Upon entering the morgue, one family member began to shake and pray. At first, my colleague couldn’t understand her, but then he realized that she was praying for resurrection. Right there in the morgue, she was praying for her family member to rise.
At first, my chaplain colleague didn’t know what to do. After several painstaking minutes of praying, getting louder and louder over the protests of her family members, she crumpled to the floor in a heap of tears and shouts of “Why?”
My colleague, a Christian pastor himself, waited and held her until she calmed. He admitted he didn’t know why her loved one was taken, but offered calm assurance that someday even this will be swallowed up in victory.
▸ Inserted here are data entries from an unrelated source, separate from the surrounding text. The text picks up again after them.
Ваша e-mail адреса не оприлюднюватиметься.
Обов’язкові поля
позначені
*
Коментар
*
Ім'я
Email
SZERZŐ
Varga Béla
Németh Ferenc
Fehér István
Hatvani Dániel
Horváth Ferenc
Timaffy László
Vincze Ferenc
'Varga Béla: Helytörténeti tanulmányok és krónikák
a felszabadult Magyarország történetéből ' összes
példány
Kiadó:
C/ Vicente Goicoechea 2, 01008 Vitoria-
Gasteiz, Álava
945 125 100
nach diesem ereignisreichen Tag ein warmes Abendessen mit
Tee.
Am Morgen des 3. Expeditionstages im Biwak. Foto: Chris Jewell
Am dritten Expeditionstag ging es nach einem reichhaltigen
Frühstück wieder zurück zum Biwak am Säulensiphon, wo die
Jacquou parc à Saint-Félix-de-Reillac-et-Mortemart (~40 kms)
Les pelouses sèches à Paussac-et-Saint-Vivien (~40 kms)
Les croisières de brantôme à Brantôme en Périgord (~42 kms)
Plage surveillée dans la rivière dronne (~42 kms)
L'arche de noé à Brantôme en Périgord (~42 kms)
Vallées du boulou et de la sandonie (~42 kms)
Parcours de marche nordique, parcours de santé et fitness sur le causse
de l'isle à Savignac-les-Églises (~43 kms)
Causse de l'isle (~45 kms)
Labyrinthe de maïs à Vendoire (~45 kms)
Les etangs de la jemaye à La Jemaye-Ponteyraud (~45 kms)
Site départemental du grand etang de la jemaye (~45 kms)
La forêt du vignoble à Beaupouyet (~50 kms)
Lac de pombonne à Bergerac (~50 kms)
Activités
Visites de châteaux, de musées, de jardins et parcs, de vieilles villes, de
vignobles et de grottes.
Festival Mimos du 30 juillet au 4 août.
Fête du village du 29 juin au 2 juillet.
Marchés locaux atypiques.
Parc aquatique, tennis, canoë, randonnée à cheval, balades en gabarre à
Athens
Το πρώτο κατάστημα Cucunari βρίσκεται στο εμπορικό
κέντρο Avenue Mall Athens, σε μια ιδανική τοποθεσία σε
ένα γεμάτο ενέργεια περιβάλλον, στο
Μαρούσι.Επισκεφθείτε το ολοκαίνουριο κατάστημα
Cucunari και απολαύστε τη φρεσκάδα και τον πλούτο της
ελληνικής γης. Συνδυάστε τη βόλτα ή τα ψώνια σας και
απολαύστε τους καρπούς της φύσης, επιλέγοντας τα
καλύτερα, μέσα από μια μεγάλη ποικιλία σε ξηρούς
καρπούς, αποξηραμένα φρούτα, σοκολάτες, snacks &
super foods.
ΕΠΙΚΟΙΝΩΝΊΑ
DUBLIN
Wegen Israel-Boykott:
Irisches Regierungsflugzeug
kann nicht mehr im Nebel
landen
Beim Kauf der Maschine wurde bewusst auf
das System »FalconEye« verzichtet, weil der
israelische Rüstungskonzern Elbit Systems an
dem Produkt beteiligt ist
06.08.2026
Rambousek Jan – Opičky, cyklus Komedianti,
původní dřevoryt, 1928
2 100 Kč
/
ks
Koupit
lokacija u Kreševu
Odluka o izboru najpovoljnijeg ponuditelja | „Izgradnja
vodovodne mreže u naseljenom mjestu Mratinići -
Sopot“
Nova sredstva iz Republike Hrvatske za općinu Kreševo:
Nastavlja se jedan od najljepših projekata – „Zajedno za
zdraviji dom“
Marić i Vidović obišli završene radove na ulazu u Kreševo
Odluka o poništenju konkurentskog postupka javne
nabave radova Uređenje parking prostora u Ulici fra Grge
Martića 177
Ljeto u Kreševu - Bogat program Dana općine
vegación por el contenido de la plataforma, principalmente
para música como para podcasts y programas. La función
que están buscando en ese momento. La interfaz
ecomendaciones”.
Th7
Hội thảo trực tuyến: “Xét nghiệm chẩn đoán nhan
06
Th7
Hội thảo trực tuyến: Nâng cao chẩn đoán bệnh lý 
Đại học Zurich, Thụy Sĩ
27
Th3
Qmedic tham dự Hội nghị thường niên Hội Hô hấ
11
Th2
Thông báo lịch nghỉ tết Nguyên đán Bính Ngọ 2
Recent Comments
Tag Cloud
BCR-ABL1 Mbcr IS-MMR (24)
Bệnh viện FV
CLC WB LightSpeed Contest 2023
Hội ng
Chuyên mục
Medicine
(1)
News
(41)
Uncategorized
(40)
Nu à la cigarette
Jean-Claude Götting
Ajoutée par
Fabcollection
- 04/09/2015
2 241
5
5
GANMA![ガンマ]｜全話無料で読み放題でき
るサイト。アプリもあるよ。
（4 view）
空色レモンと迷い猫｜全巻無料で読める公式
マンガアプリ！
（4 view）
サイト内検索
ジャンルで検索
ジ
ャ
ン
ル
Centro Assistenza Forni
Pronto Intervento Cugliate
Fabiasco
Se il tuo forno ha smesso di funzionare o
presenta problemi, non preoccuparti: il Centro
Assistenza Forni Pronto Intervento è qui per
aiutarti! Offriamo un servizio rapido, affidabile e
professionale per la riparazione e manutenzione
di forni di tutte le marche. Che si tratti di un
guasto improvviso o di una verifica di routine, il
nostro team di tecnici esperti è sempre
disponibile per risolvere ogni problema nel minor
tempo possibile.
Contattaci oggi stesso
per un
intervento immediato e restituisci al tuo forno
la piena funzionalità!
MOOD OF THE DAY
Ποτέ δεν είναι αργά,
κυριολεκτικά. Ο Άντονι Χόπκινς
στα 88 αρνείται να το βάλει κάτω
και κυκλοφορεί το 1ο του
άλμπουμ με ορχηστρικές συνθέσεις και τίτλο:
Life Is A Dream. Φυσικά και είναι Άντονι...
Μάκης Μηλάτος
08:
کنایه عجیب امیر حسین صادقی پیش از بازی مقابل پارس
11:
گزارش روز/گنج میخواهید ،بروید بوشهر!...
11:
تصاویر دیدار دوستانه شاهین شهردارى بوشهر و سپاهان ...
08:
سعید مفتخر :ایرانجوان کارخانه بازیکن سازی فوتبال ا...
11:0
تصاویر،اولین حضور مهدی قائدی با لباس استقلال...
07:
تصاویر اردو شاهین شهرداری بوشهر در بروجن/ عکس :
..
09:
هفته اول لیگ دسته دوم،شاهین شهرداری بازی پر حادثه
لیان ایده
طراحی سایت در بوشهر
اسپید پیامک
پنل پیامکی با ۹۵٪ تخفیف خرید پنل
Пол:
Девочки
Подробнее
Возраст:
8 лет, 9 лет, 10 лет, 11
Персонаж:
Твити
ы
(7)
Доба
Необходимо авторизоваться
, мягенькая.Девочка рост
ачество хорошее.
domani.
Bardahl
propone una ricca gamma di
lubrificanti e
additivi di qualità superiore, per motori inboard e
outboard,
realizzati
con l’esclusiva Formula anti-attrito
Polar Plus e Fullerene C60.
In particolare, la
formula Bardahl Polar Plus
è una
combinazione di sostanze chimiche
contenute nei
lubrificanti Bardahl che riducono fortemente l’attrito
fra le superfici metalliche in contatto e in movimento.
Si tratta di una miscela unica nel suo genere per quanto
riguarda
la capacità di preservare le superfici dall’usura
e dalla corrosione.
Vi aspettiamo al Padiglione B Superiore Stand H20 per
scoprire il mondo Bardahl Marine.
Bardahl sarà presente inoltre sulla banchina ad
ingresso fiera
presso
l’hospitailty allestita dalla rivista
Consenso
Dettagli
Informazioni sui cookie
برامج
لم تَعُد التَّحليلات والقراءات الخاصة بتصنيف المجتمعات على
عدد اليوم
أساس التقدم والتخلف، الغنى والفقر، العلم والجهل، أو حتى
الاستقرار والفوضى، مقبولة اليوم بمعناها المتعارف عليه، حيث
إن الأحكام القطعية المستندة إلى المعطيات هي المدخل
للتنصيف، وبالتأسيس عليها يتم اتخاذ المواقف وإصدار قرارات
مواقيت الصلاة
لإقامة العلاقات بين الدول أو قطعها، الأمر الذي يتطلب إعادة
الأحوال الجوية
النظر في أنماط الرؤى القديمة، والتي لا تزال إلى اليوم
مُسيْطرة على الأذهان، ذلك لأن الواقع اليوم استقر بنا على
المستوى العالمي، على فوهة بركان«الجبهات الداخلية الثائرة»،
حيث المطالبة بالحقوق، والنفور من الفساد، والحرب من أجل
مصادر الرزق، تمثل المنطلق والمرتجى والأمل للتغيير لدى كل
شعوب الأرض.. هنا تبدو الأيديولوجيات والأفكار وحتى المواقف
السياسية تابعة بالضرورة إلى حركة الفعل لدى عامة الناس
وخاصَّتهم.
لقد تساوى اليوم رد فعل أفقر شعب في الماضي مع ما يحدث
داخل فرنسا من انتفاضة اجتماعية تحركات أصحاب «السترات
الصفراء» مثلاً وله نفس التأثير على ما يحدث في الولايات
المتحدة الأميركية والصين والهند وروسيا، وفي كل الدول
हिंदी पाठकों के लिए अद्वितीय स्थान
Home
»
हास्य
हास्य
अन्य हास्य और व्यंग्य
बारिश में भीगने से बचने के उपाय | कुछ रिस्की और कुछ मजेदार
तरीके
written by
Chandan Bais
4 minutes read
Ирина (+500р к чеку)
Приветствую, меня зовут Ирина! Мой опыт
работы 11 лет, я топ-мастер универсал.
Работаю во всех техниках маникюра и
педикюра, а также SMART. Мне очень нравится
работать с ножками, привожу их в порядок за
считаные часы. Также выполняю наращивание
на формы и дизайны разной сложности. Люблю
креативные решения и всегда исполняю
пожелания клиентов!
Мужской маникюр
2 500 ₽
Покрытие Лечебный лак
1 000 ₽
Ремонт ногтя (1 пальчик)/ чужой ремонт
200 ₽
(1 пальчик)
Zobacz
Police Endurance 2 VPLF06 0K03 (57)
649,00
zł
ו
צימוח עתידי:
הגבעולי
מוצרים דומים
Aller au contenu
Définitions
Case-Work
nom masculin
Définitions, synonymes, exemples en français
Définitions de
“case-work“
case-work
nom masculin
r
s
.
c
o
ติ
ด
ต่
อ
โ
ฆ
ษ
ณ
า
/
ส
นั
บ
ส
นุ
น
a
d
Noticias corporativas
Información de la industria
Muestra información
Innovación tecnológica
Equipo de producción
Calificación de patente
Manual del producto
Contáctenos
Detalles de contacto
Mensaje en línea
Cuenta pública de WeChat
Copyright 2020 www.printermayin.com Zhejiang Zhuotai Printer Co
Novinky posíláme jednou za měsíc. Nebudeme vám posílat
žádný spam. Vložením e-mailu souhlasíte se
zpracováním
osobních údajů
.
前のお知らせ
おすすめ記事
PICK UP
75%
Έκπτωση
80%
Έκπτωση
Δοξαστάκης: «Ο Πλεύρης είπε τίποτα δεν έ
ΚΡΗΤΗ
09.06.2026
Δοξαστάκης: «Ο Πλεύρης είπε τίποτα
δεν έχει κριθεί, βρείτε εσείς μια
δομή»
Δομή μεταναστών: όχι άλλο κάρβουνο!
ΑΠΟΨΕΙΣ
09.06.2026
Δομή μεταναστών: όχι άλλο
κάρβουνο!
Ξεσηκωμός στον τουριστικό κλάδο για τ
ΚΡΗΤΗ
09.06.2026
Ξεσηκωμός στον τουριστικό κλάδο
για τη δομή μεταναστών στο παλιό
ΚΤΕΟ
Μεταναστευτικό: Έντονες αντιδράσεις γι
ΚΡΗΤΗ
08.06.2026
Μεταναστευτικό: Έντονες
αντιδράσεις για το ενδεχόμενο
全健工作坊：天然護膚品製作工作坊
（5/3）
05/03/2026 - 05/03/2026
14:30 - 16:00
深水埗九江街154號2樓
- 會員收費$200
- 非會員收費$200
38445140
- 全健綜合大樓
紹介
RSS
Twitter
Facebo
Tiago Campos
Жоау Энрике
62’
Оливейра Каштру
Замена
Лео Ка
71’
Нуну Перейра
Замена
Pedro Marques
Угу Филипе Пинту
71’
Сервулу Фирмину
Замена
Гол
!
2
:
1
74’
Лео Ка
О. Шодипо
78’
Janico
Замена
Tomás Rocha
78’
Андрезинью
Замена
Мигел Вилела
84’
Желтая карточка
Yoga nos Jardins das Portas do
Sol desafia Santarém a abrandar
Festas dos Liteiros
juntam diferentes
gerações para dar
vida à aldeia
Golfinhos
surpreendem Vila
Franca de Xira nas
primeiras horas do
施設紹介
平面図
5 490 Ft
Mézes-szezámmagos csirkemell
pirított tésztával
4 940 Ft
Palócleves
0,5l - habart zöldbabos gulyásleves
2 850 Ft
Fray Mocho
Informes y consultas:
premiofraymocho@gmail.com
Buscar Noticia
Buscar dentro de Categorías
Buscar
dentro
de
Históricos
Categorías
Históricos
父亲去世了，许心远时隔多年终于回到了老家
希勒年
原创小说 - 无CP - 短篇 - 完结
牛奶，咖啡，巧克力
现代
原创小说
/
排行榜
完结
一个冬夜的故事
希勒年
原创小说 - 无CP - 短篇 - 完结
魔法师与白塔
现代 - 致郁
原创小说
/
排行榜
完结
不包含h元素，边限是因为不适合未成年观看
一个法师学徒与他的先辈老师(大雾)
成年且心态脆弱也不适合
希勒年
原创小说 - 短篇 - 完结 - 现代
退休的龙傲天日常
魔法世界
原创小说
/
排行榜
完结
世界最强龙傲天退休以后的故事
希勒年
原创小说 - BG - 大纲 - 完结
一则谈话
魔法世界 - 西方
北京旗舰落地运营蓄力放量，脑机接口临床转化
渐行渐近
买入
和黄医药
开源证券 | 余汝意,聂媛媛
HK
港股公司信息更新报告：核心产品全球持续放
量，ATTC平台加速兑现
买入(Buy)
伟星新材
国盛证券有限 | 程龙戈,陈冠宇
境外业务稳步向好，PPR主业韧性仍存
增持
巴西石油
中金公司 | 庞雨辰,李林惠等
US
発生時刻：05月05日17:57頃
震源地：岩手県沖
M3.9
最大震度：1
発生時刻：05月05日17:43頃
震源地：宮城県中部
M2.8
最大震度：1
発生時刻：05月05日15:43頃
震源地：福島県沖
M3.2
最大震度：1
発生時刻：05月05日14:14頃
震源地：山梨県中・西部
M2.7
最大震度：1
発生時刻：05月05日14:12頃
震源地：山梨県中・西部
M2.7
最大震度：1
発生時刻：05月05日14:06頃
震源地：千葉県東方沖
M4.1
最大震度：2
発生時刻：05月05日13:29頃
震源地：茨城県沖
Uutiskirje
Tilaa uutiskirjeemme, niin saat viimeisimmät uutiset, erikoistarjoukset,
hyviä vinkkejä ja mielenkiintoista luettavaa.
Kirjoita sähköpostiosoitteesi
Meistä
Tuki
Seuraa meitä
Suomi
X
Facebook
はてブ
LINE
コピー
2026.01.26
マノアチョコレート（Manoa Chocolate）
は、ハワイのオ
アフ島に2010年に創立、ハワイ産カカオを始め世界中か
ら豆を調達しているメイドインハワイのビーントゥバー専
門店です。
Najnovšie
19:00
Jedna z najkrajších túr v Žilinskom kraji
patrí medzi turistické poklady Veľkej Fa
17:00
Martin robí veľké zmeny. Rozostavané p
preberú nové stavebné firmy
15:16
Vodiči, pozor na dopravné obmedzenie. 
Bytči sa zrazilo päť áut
That maybe the answer to the prayer for resurrection was not “No,” but simply, “Not yet.”
In a world filled with death I have to believe that resurrection has come and is coming into the world, and that our job is to care for each other and hold each other until we dare to believe it, then to remind one another whenever we forget.
To remind each other, through actions and words, that the Kingdom is at hand.
The one thing that I noticed this week in the Gospel texts was the two crowds that swirl in the text. One is around Jesus; the other is around the widow. Mourning was, in that world even more so than today, a community event. The crowds swirled, and resurrection was in the midst of them. There is a reason the Bible knows very little about faith in total solitude. Especially in the face of the constant fear and awareness and threat of death, we need each other, lest we forget, lest we lose hope permanently. I know I need you to help me remember: that resurrection has come and that it is coming. That the kingdom is at hand. Resurrection and new life are in the midst of this crowd — at once obscured from our view and so close we can taste it in wine and bread.
As she ends her book Searching for Sunday, author Rachel Held Evans talks about the kingdom — the ways that it has arrived, “not with a trumpet’s sound but with a baby’s cries, not with the vanquishing of enemies but with the forgiving of them, not on the back of a warhorse but on the back of a donkey, not with triumph and conquest but with a death and a resurrection” (253).
Beloved, God turned the world upside down when God became flesh, suffered the death we all dread with all its finality, and then shocked everyone by rising again. And so we continue to live into this mystery, to find resurrection hope in the midst of the crowd that is us: in bread, wine, water, words. Healing oil. Deep friendship. Meals cooked for the hurting. Arms of love wrapped around the grieving. In hot dogs and hamburgers after church, and frequent high fives. Beloved, we are here to remind each other that resurrection and new life are at the same time in the midst of us and well on their way.
The kingdom is at hand.
What Scripture gives us in these two resurrection stories is not simply a record of things that happened a long time ago, read so that we will be impressed with God. It’s far more important than that. It is a glimpse of the kingdom, a glimpse of what is possible even if we find it hard to believe sometimes. It’s a glimpse of resurrection.
Rachel Held Evans’ last words of her book are also my prayer for us together: “Even here, in the dark, God is busy making all things new. So show up. Open every door. At the risk of looking like a fool buried with his feet facing east or like a mockingbird singing stubbornly into the night, anticipate resurrection. It’s either just around the bend or a million miles away. Or perhaps it’s somewhere in between.